• Exercise objective
Please find all lines in the data that hold the string "Bodenvase" and copy them.

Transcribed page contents
--- START ---

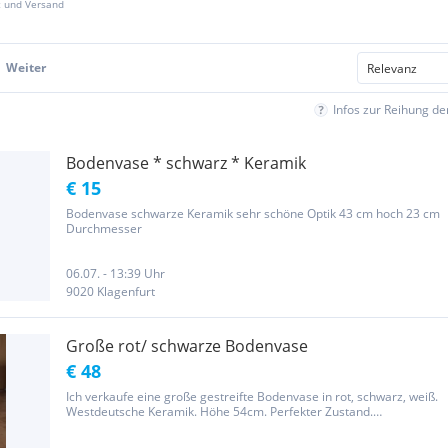
z und Versand
Weiter
Infos zur Reihung d
Bodenvase * schwarz * Keramik
€ 15
Bodenvase schwarze Keramik sehr schöne Optik 43 cm hoch 23 cm
Durchmesser
06.07. - 13:39 Uhr
9020 Klagenfurt
Große rot/ schwarze Bodenvase
€ 48
Ich verkaufe eine große gestreifte Bodenvase in rot, schwarz, weiß.
Westdeutsche Keramik. Höhe 54cm. Perfekter Zustand.
Privatverkauf, keine Rücknahme oder Garantie.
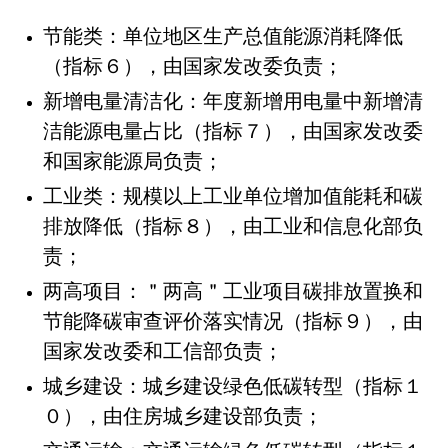
节能类：单位地区生产总值能源消耗降低
（指标６），由国家发改委负责；
新增电量清洁化：年度新增用电量中新增清
洁能源电量占比（指标７），由国家发改委
和国家能源局负责；
工业类：规模以上工业单位增加值能耗和碳
排放降低（指标８），由工业和信息化部负
责；
两高项目：＂两高＂工业项目碳排放置换和
节能降碳审查评价落实情况（指标９），由
国家发改委和工信部负责；
城乡建设：城乡建设绿色低碳转型（指标１
０），由住房城乡建设部负责；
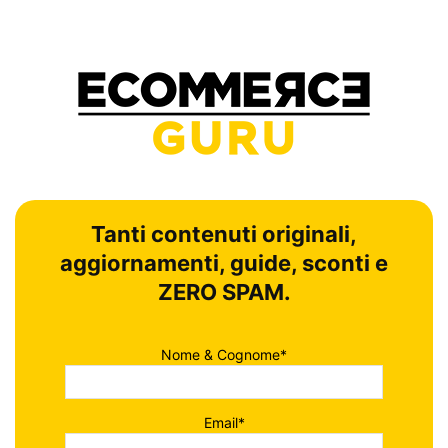
Tanti contenuti originali,
aggiornamenti, guide, sconti e
ZERO SPAM.
Nome & Cognome*
Email*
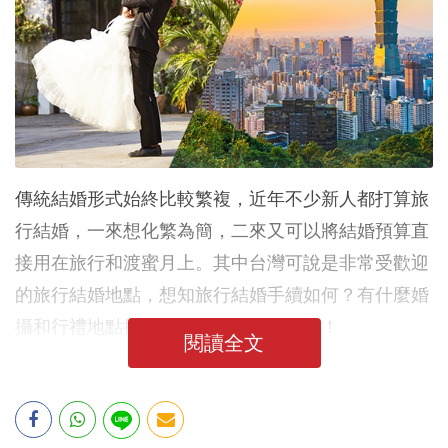
傳統結婚形式始終比較繁複，近年不少新人都打算旅
行結婚，一來想化繁為簡，二來又可以將結婚預算直
接用在旅行和渡蜜月上。其中台灣可說是非常受歡迎
的旅行結婚地點，想知旅行結婚手續如何？有什麼婚
攝和行禮地點推介？內文為你整合介紹！
閱讀全文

--- END ---

• Solved problem
Bodenvase * schwarz * Keramik
Bodenvase schwarze Keramik sehr schöne Optik 43 cm hoch 23 cm
Große rot/ schwarze Bodenvase
Ich verkaufe eine große gestreifte Bodenvase in rot, schwarz, weiß.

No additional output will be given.